Dr. Murray said a particularly satisfying aspect of his medical career was the opportunity to mentor medical students and young physicians. 

“More than 100 learners passed through Neil’s Harbour during my working time. Teaching is very rewarding and is really a two-way learning opportunity.”

In Dr. Murray’s 50 years of practice, he said there been many changes with the introduction of new technologies.

“New diagnostic tools, new medications, and other new therapies have made medicine much more complex. On top of this, electronic medical records and new information systems require more time and learning. It is no longer possible to work in the same manner that I did in the past,” said Dr. Murray.

Apart from a very satisfying work life, Dr. Murray said there are many other advantages to living in northern Cape Breton, such as the incredible opportunities for hiking, snowshoeing, and cross-country skiing. Dr. Murray and Linda have raised four children who have all grown up with a love of outdoor activity. Some of their fondest memories are of shared family adventures at home and when travelling.

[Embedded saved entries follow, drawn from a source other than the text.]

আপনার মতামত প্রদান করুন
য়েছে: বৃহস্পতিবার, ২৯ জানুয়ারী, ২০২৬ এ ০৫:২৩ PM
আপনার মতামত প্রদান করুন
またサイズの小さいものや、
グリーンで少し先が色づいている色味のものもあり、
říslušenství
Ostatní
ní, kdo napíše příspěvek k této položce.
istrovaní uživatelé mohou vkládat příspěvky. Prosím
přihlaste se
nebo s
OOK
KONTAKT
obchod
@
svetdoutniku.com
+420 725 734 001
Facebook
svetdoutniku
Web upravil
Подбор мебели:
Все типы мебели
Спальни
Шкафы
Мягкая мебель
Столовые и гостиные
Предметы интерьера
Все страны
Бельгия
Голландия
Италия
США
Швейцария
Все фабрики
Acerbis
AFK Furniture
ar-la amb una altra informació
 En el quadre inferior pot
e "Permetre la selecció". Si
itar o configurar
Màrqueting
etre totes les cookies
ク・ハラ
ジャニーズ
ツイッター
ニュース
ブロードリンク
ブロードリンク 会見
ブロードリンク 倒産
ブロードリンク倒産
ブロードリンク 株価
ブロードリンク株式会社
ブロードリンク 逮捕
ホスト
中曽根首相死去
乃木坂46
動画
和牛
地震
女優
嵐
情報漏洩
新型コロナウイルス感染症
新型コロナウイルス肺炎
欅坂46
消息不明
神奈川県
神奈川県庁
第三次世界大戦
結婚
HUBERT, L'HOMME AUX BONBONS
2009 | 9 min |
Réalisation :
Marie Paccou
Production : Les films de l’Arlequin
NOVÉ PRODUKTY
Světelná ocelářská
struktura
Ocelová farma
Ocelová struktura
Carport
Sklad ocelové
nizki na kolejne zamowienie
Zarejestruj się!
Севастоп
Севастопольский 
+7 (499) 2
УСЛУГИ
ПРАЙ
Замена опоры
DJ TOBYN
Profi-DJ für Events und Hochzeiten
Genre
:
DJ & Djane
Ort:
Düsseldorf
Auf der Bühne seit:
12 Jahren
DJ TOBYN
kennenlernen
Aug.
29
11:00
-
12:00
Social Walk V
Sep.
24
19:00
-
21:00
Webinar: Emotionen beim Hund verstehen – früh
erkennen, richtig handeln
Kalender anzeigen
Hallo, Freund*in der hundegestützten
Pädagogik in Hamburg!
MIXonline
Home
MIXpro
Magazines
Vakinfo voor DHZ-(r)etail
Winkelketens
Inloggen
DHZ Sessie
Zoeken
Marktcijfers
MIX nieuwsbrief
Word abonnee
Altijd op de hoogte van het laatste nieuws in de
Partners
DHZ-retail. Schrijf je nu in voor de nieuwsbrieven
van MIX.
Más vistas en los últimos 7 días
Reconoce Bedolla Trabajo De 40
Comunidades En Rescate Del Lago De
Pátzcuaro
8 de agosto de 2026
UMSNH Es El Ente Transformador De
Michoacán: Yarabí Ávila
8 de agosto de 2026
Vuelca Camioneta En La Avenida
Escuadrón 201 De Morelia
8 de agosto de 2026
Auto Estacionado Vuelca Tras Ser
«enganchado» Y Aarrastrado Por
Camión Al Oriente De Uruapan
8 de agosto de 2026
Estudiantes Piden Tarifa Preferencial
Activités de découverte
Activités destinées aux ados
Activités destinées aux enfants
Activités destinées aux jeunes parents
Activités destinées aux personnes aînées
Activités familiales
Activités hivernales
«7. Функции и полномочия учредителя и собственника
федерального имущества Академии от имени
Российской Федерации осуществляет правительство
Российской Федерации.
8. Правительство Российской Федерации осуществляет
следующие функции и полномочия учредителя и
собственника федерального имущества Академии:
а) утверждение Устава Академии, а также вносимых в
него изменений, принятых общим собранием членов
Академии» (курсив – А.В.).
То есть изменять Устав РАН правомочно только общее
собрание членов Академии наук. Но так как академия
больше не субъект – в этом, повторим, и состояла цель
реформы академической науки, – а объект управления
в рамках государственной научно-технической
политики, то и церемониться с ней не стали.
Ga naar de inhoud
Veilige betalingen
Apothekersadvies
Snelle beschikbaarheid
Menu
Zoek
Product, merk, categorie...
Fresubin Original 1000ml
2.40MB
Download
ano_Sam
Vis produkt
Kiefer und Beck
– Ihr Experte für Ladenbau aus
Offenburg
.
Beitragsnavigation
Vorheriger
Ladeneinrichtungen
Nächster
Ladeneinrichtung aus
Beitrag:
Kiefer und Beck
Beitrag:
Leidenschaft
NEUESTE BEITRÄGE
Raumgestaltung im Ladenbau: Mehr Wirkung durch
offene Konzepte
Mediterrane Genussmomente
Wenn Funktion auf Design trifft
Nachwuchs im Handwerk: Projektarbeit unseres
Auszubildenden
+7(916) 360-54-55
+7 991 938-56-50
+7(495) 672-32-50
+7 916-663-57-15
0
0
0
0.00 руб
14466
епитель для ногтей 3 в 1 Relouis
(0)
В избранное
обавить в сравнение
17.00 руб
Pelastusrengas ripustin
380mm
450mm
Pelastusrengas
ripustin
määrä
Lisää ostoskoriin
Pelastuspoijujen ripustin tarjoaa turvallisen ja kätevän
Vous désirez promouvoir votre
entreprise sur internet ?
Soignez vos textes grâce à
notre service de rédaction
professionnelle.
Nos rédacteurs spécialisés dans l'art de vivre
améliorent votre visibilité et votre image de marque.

“The timing is good for retirement as I have three very able colleagues to take over,” said Dr. Murray. "We are also fortunate to now have a nurse practitioner and a family practice nurse added to the team.”

Dr. Murray and his wife Linda are looking forward to retirement and having more time for regular exercise, hobbies, travelling, and reconnecting with old friends. Most years they go to Switzerland to visit their daughter who lives there. They often like to combine this with travel to other locations in Europe. They also have sons in Toronto and Alberta who they hope to see more often.

Congratulations Dr. Murray and thank you for your years of dedication to the health care of Nova Scotians!